Fosowskie (Vossowska, 1936-45: Vosswalde), also called Wosowska between 1945 and 1948, is a district of the southern Polish town of Kolonowskie, Strzelce County, Opole Voivodeship, located at the Mała Panew river.

==History==
Fosowskie was for most of its history a separate village. It quickly developed in the 19th century, due to steelworks, constructed there in 1790.

The original name Vossowska comes from engineer Arnold Heinrich Voss (1753–1838), who, upon order of Prussian count Filip Colonna, designed both the steelworks and a settlement for the workers.

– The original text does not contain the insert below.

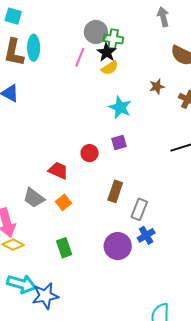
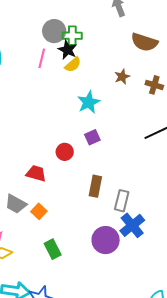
cyan star: (120, 107) -> (89, 102), turned 30
orange square: (63, 202) -> (39, 211), moved
blue cross: (146, 235) -> (132, 225), size x1.4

In the second half of the 19th century, the village became a major railroad junction, with several lines crossing there. In 1858 the Opole–Tarnowskie Góry connection was completed. In 1868 the line Fosowskie–Kluczbork–Wrocław was added, in 1894: Fosowskie–Lubliniec–Herby, in 1912: Fosowskie–Strzelce Opolskie and finally in 1913: Fosowskie–Dobrodzień.

During World War II, the Germans operated the E260 and E737 forced labour subcamps of the Stalag VIII-B/344 prisoner-of-war camp for Allied POWs in the settlement.

Fosowskie became part of the town of Kolonowskie in 1973.